Munich in colors: The history of graffiti in the 80s and 90s
Munich, a city known not only for its classic art scene, but also for its role as the birthplace of the German graffiti movement. In the 80s and 90s, the Bavarian metropolis experienced a creative explosion as the streets became canvases and graffiti became a vibrant expression of urban art.
The roots go back to the 70s, when the enigmatic word “Heiduk” appeared on Munich house walls. A foretaste of what was to come, as Munich would soon go down in history as the birthplace of the German graffiti movement.
The early 80s not only brought hip-hop to Munich, but also the first graffiti elements. Inspired by international trends, local artists began to paint the streets.
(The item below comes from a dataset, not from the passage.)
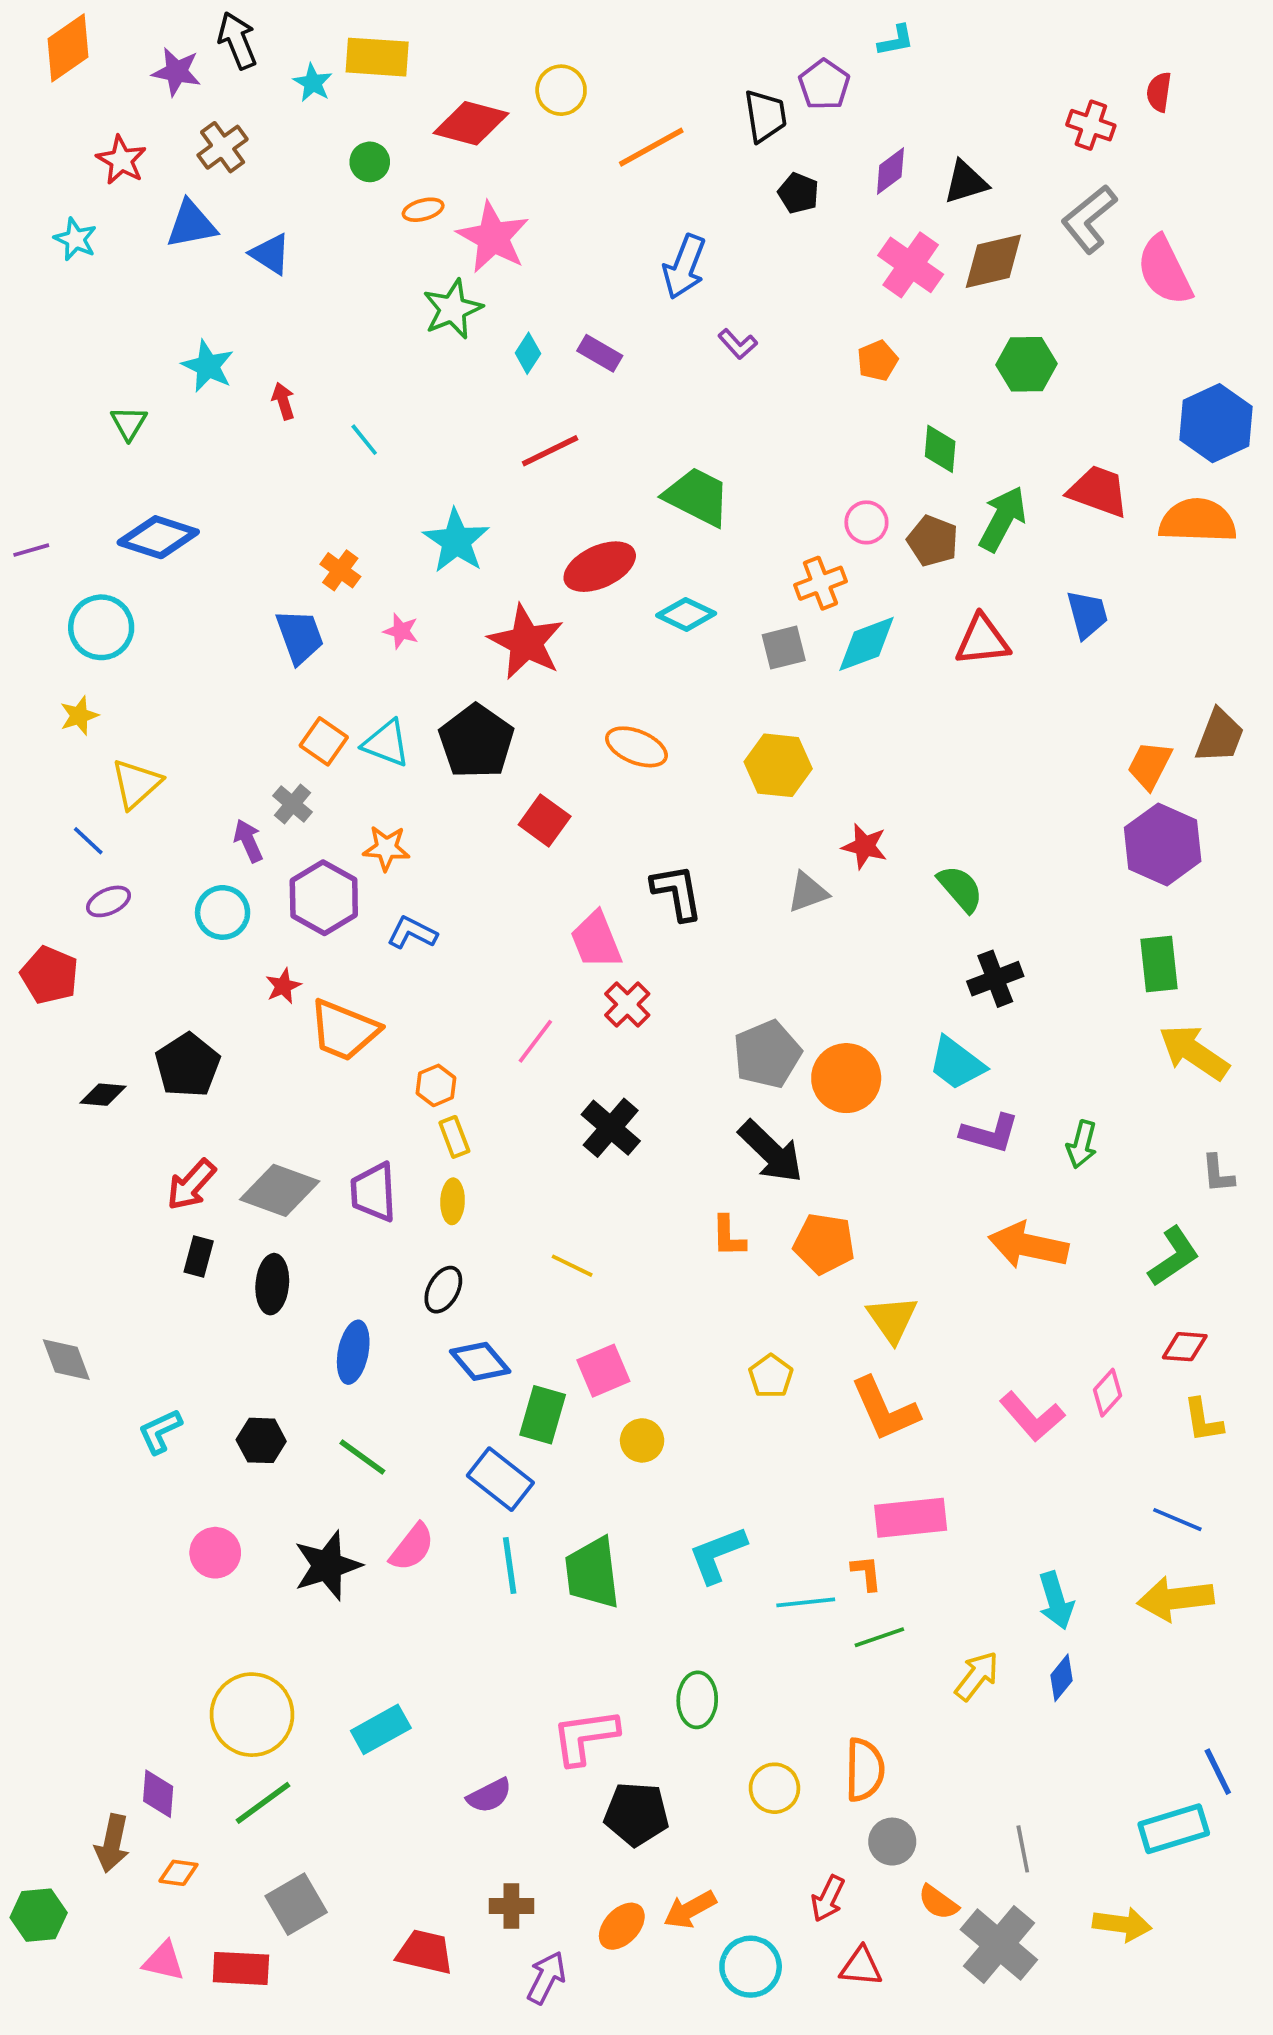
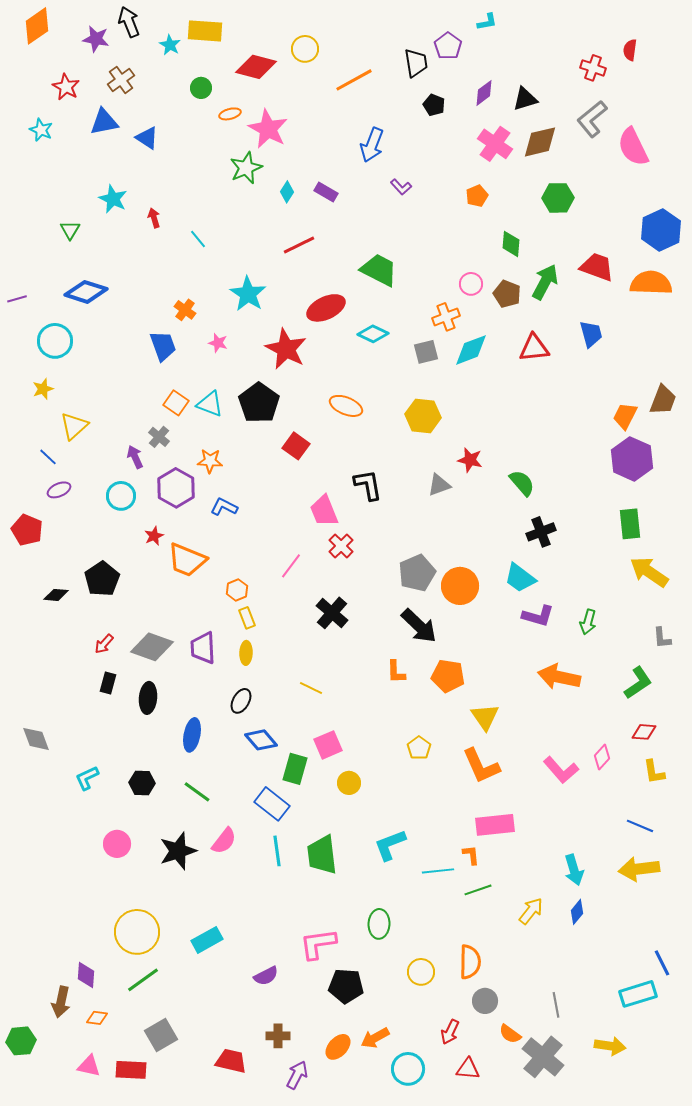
red arrow: (191, 1185) -> (104, 644), size x0.7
Films such as “Wild Style” served as a catalyst that got Munich’s youth excited about the up-and-coming art form.
The high point of this era manifested itself in Geltendorf in 1985, when artists covered an entire S-Bahn train in paint, creating Europe’s first “Whole Train”. This groundbreaking act brought not only local but also international attention to the burgeoning graffiti scene in Munich.
The pioneering work of the graffiti artists was not without controversy. The railroad police founded the first German special graffiti commission in response to the “Whole Train”. Nevertheless, Munich became a pioneer in the legalization of graffiti in the 1990s. The creation of legal graffiti areas such as the Friedensengel underpass demonstrated the incipient acceptance of this urban art form.
Munich’s cultural wealth, characterized by art galleries and aesthetic sensibility, had a significant influence on the graffiti scene. In a city that combines tradition and modernity, the street became a canvas on which artists could freely develop their creative impulses.